Tuesday, April 19, 2016

Eyes the Color of Fog


She was an old lady dressed in black and moving slowly along the overlook with her walker. She had sad eyes the color of fog yet brandished a weak smile which seemed to welcome inquiries. I wanted to, at once; call her over to our picnic table and at the same time hope that someone would appear to take care of her. As she sat down across from us her eyes washed over mine several times but never stuck. She seemed lost in her own thoughts…and perhaps dreams of times past. It didn’t seem right to disturb her.



Eventually the woman’s daughter came by to retrieve her and they left together. A hundred thousand stories and ‘what if’s’ just slowly shuffled away.


Our friends and I were perched above a three-tiered cluster to multi-million dollars homes in Dana Point. The last time Sharon and I visited the overlook there was only one row of homes overlooking the Pacific Ocean. Rumor had it that Arnold Schwarzenegger has/had a home whose front was all glass and showcased his gym equipment. True or not, it made for a good story.



I’m told there was a fire sale back in 2008 during the recession. One could steal an ocean-view lot for only eight to ten million dollars; much less than their pre-recession prices of double that amount. Now those homes were packed tighter than sardines with zero lot lines and a perfectly magnificent view of their neighbor’s roofline. Welcome to the sometimes foggy always crazy coast of California.

On yet another tugout of our comfort one, Sharon’s brother and sister-in-law had corralled us into going to the coast for a weekend jaunt. It was a two and a half day meander through old Spanish ruins, crowded art-filled streets of an old Hippie hangout and washing out our minds with a sunset at Crystal Cove. 



Mission San Juan Capistrano has been home to many indigenous and native peoples and now swallows for over 230 years of its storied history.
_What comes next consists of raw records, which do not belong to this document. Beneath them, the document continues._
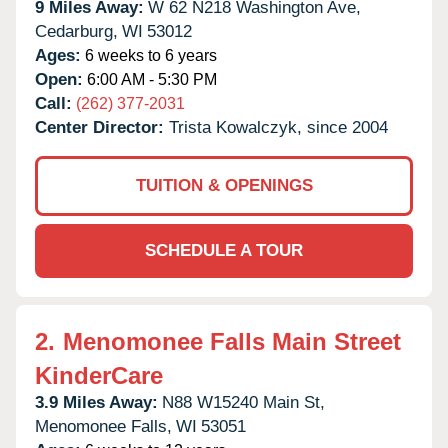
9 Miles Away:
W 62 N218 Washington Ave,
Cedarburg,
WI
53012
Ages:
6 weeks to 6 years
Open:
6:00 AM - 5:30 PM
Call:
(262) 377-2031
Center Director:
Trista Kowalczyk, since 2004
TUITION & OPENINGS
SCHEDULE A TOUR
2.
Menomonee Falls Main Street
KinderCare
3.9 Miles Away:
N88 W15240 Main St,
Menomonee Falls,
WI
53051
The mission was initially founded in 1775 by Father Lasuen. He and his fellow padres left the mission for San Diego and it was re-founded by Father Serra on All Saint’s Day, November 1st, 1776.
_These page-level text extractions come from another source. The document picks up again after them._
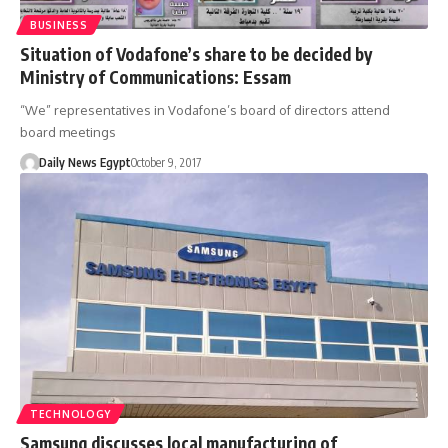
BUSINESS
Situation of Vodafone’s share to be decided by
Ministry of Communications: Essam
“We” representatives in Vodafone’s board of directors attend
board meetings
Daily News Egypt
October 9, 2017
TECHNOLOGY
Samsung discusses local manufacturing of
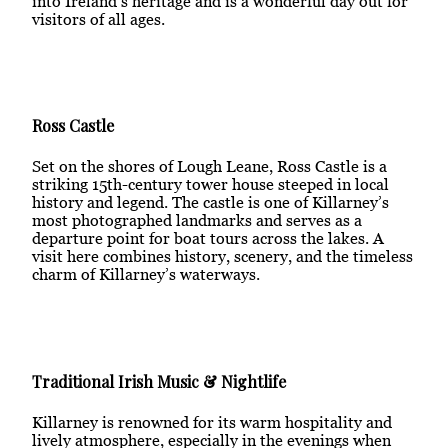
into Ireland’s heritage and is a wonderful day out for
visitors of all ages.
Ross Castle
Set on the shores of Lough Leane, Ross Castle is a
striking 15th-century tower house steeped in local
history and legend. The castle is one of Killarney’s
most photographed landmarks and serves as a
departure point for boat tours across the lakes. A
visit here combines history, scenery, and the timeless
charm of Killarney’s waterways.
Traditional Irish Music & Nightlife
Killarney is renowned for its warm hospitality and
lively atmosphere, especially in the evenings when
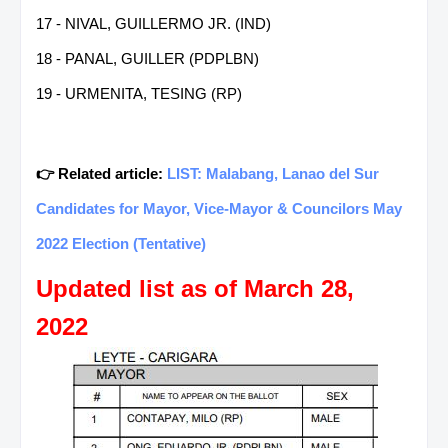
17 - NIVAL, GUILLERMO JR. (IND)
18 - PANAL, GUILLER (PDPLBN)
19 - URMENITA, TESING (RP)
👉 Related article:
LIST: Malabang, Lanao del Sur
Candidates for Mayor, Vice-Mayor & Councilors May
2022 Election (Tentative)
Updated list as of March 28,
2022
The mission became the seventh of twenty-one missions to be founded in Alta California. Like the previous six missions, San Juan Capistrano was established to expand the territorial boundaries of Spain and to spread Christianity to the Native Peoples of California.

For over the next 30 years, Mission San Juan Capistrano grew in population, buildings, livestock, and prominence.  By 1806, the mission had a population of over a 1000 people, over 10,000 head of cattle, and a completed architectural gen, the Great Stone Church.
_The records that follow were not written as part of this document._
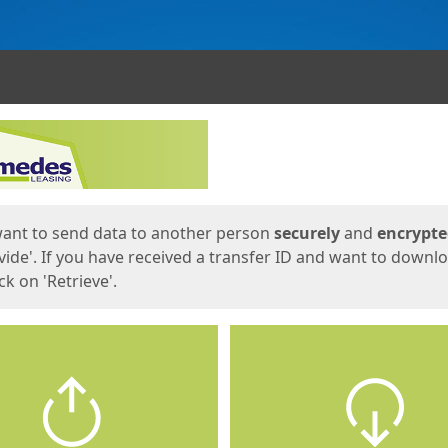
ges
want to send data to another person
securely
and
encrypt
vide'. If you have received a transfer ID and want to downl
lick on 'Retrieve'.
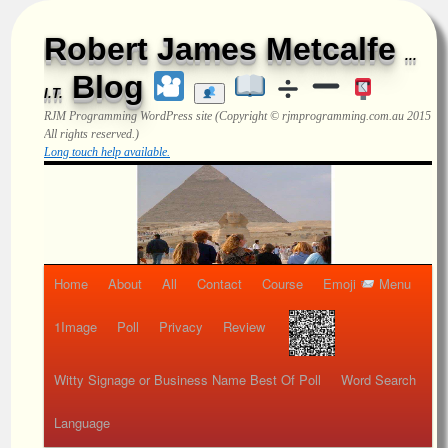
Robert James Metcalfe
...
Blog
I.T.
RJM Programming
WordPress site (Copyright © rjmprogramming.com.au 2015
All rights reserved.)
Long touch help available.
Home
About
All
Contact
Course
Emoji
Menu
1Image
Poll
Privacy
Review
Witty Signage or Business Name Best Of Poll
Word Search
Language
Like all great monuments to the moment, the mission began to decline over the years. By 1821, Mexico had won its independence from Spain and made Alta California a territory of Mexico. There was yet another government take over when the United States won the Mexican American War in 1848.

Fast-forward a hundred years and the Catholic Church got its mission back, wealthy donors began campaigns for restoration and a clever priest decided to capitalize on a yearly phenomenon of returning swallows to highlight the mission’s fund-raising efforts.




Long before long-limbed nymphs and their male counterparts played volleyball on a Sunday afternoon, Laguna Beach has attracted sun-worshipers and visitors as well as those seeking to expand their consciousness.

In the early 1900s Laguna Beach was a magnet for 'plein air' painters, poets and artists interested in expanding their realm of consciousness. In the early sixties LSD was openly manufactured there. Café Frankenstein was a hangout for beat poets and artists. At night after the tourists left, Hare Krishna dancers and chanters came out in force. The air was thick with grass. There was a street scene alive with kaleidoscopic light shows and abstract works which referenced social and political issues of the time and environmental issues.




Some of the old artists are still around although seldom seen on the crowded tourist-lined streets. Instead they sequester themselves high in the hills overlooking the clear blue pacific and wonder what happened to their quiet little beach town of years past.





Newport Pier is a prime spot for watching the Southern California beach scene unfold. Beach Boy wannabes and weekend surfers ride the waves of imagination and salt air. Young women and old ones alike wear little for the imagination and old men with too much imagination hang over the pier railing and wonder ‘what if…a long time ago…’



Crystal Cove State Park is a wildness wonderland that includes over 2,400 acres of undeveloped woodland and three and a half miles of beaches. There are forty six old style cottages in the cove being restored to their 1930s – to – 1950s-era designs.





We rolled off the PCH and got there just in time to watch the sun dropping its pedals along the shoreline. Sunsets at Crystal Cove rival that of Malory Pier in Key West and are just as breathtaking. It was quintessential California with all of its clichés and sublime charms combined. A soul-satisfying place to share with someone else if only for those brief moments in time.

And just like the lady with eyes of fog it was a memory basin filled with the sounds of young children tempting the surf, old women wondering where their time had gone and one inquisitive writer looking for another tale to tell.